De acordo com Martins, a caça é vista como uma relação predador-presa, onde o homem é o único predador das onças, que são animais carnívoros predadores do topo da cadeia em ambientes naturais, e compete com estas quando se trata de caçar tatus, veados, cotias, pacas, caititus e outros.
“Minha linha de pesquisa agregou outras variáveis além das variáveis socioeconômicas, para justificar o declínio das populações de onças (e suas presas)”, complementa.
Convivência
Da vivência que a pesquisadora tem na região, ela afirma que ao mesmo tempo em que criadores de caprinos e ovinos vêm na onça uma ameaça ao seu modo de vida e sobrevivência, caçam onças por retaliação à predação, também reconhecem, em sua maioria, que elas por serem carnívoras, precisam comer e alimentar seus filhotes, e têm direito à vida como qualquer outra espécie.
“Além disso, esses animais têm visto suas áreas de vida diminuírem muito em resultado de atividades humanas, como desmatamento e fragmentação de habitats, mineração, queimadas, novos usos do solo e do território para instalação e operação de complexos eólicos e fotovoltaicos, com supressão de vegetação e abertura de estradas em lugares remotos”, detalha Claudia.
A pesquisa inicia identificando as motivações por trás do abate de animais silvestres. “Há uma lista de motivos que levam a esse abate, sejam sentimentos de medo, de percepção de risco devida à proximidade ou características da espécie, de retaliação por dano à sua propriedade”.
De acordo com a pesquisadora, este comportamento se dá por “desconhecimento ou desacordo com instituições que fazem manejo de fauna silvestre ou conflito com outras pessoas, crenças errôneas sobre biologia e ecologia das espécies, suporte ou estímulo social para comportamento de caça, hábitos ou costumes que mantêm essa relação de direito da espécie humana sobre a vida de outras espécies”.
Amigos da onça
Claudia integra, há alguns anos, a equipe do único programa de conservação de onças-pintadas e onças-pardas no nordeste do estado da Bahia (Programa Amigos da Onça). “Temos feito um esforço de interferir, a partir da vontade expressa dos residentes na região, em hábitos culturais ligados ao manejo extensivo dos rebanhos e às interações com a fauna silvestre”.
Ela conta que assim foram construídos, em duas comunidades do Boqueirão e em parceria com a Tetra Pak® Montemor, SP, 18 currais à prova de ataque de onça, como a materialização do compromisso do criador em não deixar os seus animais dormir ao relento.
“Durante a noite ficam totalmente expostos a várias ameaças inclusive ao ataque do predador, que é furtivo e mais ativo no horário mais fresco”, destaca.

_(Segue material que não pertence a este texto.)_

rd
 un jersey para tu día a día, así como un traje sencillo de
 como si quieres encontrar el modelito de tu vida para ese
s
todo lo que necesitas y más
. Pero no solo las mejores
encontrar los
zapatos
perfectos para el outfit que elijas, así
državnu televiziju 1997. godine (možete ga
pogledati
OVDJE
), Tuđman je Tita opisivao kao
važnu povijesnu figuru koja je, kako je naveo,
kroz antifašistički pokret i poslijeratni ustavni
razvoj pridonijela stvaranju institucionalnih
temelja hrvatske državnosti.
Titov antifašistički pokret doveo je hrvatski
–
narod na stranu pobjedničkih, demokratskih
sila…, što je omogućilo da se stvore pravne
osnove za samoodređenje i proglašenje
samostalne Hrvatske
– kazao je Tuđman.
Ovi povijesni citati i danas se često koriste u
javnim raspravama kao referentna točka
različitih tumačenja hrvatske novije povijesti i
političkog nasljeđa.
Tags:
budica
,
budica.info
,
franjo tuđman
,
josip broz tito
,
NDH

E segundo a agrônoma, a ação já traz indicativos de mudança. “Essa mudança é efetiva na proteção dos rebanhos, e esse cuidado com as pessoas que partilham território com as onças reduz sua sensação de vulnerabilidade e facilita a mudança de comportamento e atitudes”.
Ética
É este contexto de trabalho e pesquisa que levou Claudia a expor vários desafios éticos, durante o curso de Verão “Ethics in a global context”, realizado em junho de 2019, na Universidade de Lucerne, Suiça.
“Podemos afirmar que nossa sociedade atual, que almeja cumprir os Objetivos do Desenvolvimento Sustentável (ODS), é ética quando mantém quadros legais frágeis que consentem com a implantação de complexos de geração de energia de base renovável em áreas naturais e não em regiões já sujeitas a algum grau de degradação?”, questiona a pesquisadora.
Durante a permanência no país europeu, Claudia pode dialogar com colegas suíços, irlandeses, norte-americanos, alemães, nigerianos, palestinos, indianos, trabalhando nas áreas de saúde pública, ciência política, relações internacionais, música, educação, engenharia da computação, assistência social, agricultura e conflitos-humanos-fauna silvestre. E questionou-se sobre qual é a ética possível para conciliar a conservação da natureza com a qualidade de vida de todos os humanos no Planeta?
“Não trouxe respostas do curso de Verão, mas me senti honrada e privilegiada por pode mostrar fora das fronteiras do Brasil um Brasil menos badalado e frequentemente subestimado, em relação às riquezas da sua biodiversidade e grupos sociais e suas culturas, como é a Caatinga”.